Abraham was hanging out by the trees of Mamre in the afternoon and the lord appeared to him. The lord had two dudes with him. The lord is kind of like a mob boss that way.
When Abraham saw the trio he hurried over and bowed low, saying, hey stop a while, let me provide you with food and water and then continue on.
God said, sweet, that sounds nice. God, as I have commented before, seems to be a sucker for food and drink.
So Abraham told Sarah to get cracking on some good bread while he ran out and picked some choice meat from his flock. His servant prepared this calf, and Abraham took it and some curds and milk to the god squad who were waiting. They ate and Abraham stood nearby, in the customary waiterly position of a gentle host.
"'Where is your wife, Sarah?' they asked him."
He told them she was in the tent. Still making their bread I suppose. God replied, oh yeah, I will be back a year from now, and she will bear you a son. Sarah was listening at the door of the tent, and when she heard this, the third or fourth promise that god was going to give her a kid, she laughed to herself. She was past childbearing age, and had waited a long time for it, and now god was mentioning it again, and she thought, great, I don't have ENOUGH problems already with my arthritis!
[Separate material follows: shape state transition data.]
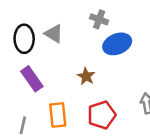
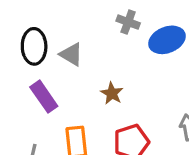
gray triangle: (54, 34) -> (71, 54), moved
blue ellipse: (117, 44) -> (167, 40), moved

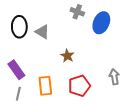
blue ellipse: (167, 40) -> (101, 23), turned -45
purple rectangle: (44, 97) -> (16, 70), moved

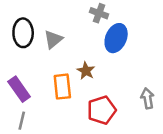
blue ellipse: (101, 23) -> (116, 38), moved
gray triangle: (42, 32) -> (53, 39), turned 49
orange rectangle: (45, 86) -> (62, 87), moved

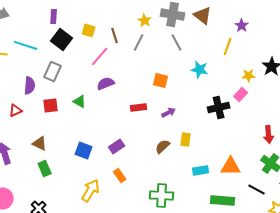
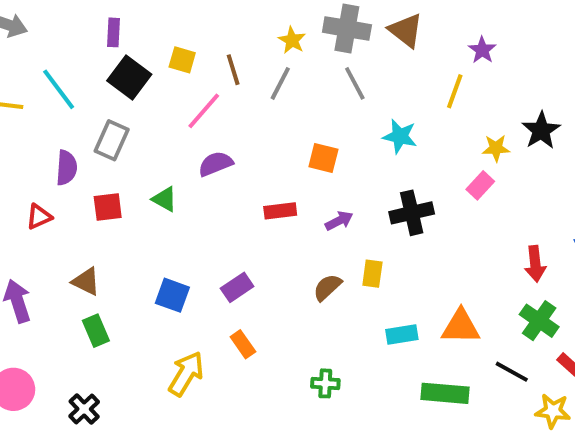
cyan line: (26, 45) -> (59, 89), turned 35
black cross: (219, 107) -> (412, 213), moved
green cross: (162, 195) -> (325, 383), size x0.6

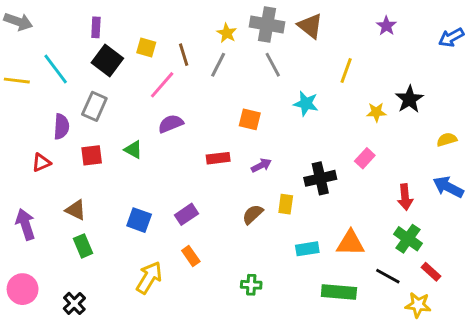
purple star: (482, 50) -> (386, 26), moved
pink rectangle: (480, 185) -> (365, 158), moved
black cross: (412, 213) -> (320, 178), moved

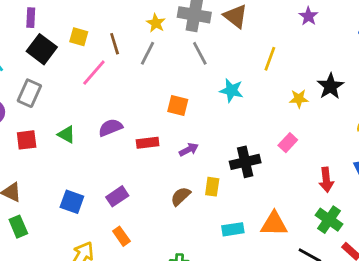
purple semicircle: (171, 124) -> (110, 128), moved

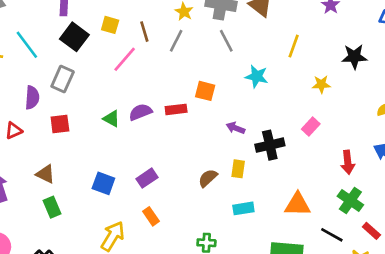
black star: (330, 86) -> (354, 57), moved, turned 30
green triangle: (66, 134) -> (111, 119), moved
red rectangle: (148, 143) -> (176, 109), moved
purple arrow: (189, 150) -> (235, 128), moved, turned -132
cyan rectangle: (233, 229) -> (243, 208), moved

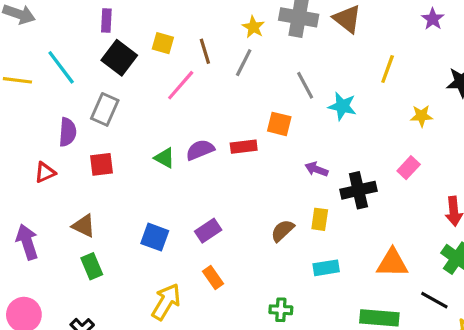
gray line: (226, 41) -> (305, 85), moved

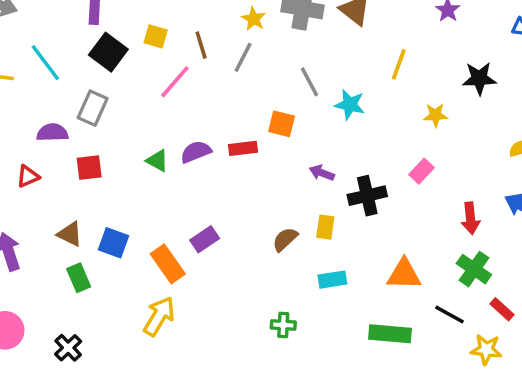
purple semicircle: (68, 132) -> (52, 133), turned -96
blue square: (155, 237) -> (114, 243), moved
orange rectangle: (213, 277) -> (168, 264), moved, size x1.5

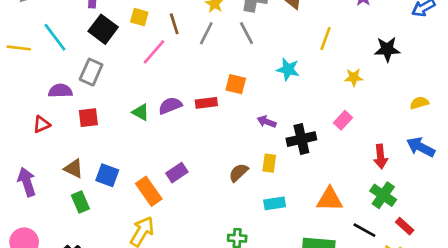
gray line: (310, 82) -> (247, 33), moved

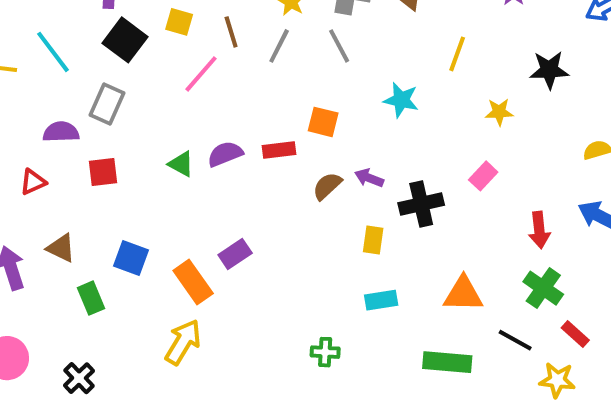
brown triangle: (74, 169) -> (61, 248), moved
brown semicircle: (238, 173) -> (327, 186), moved

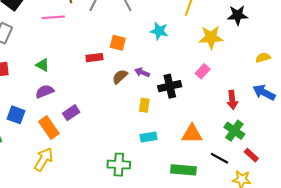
pink line: (201, 74) -> (53, 17), turned 45
yellow star: (499, 112) -> (211, 37), size x1.6
purple semicircle: (225, 154) -> (45, 91), moved
green cross: (325, 352) -> (119, 165), size x1.5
God asked Abraham--not Sarah--why Sarah had laughed at the prospect of a child. He wondered aloud to Abraham if there wass anything too hard for the lord to be able to do. Then reassured him that she will indeed have a son in a year.
Sarah said, I didn't laugh!
God said, oh yes you did!
As god and his posse were walking away, and Abraham was walking with them to see them off, god wondered aloud whether he should tell Abraham what was going on and why he was here. This sounds like an incredibly patronizing thing to do, but okay. He figures after all that he should give Abraham the low down.
They are standing on the hill looking down at the city of Sodom and god tells Abraham that there's an outcry against the city, and its sister city Gomorrah, about the sin that was happening there. It was distressing people, I guess. God says he is going to the cities to see what all the fuss is about, and if people were exaggerating the sinfulness.
His henchmen start to leave but Abraham stays with the lord and says, but would you destroy the entire town just for a few wicked idiots? What if there are 50 good people there? Will they be treated the same as the criminals? Surely not!
God replies, all right Abraham, if I find 50 righteous people in Sodom, I will spare the whole place.
Abraham pushes it a bit further. What if there are 5 less than 50?
God says, I will spare the place for 45 good people.
This continues, the haggling, until finally Abraham reaches the number that is apparently god's threshold for righteous outweighing evil: 10. If there are ten righteous people in the city of Sodom when he goes to visit it and view the wickedness for himself, he would not destroy the town.
So god went on his merry way, like an IRS agent of sin come to repossess the town of Sodom, and Abraham went back home thinking he may have saved his nephew Lot's family, who lived in Sodom. Again.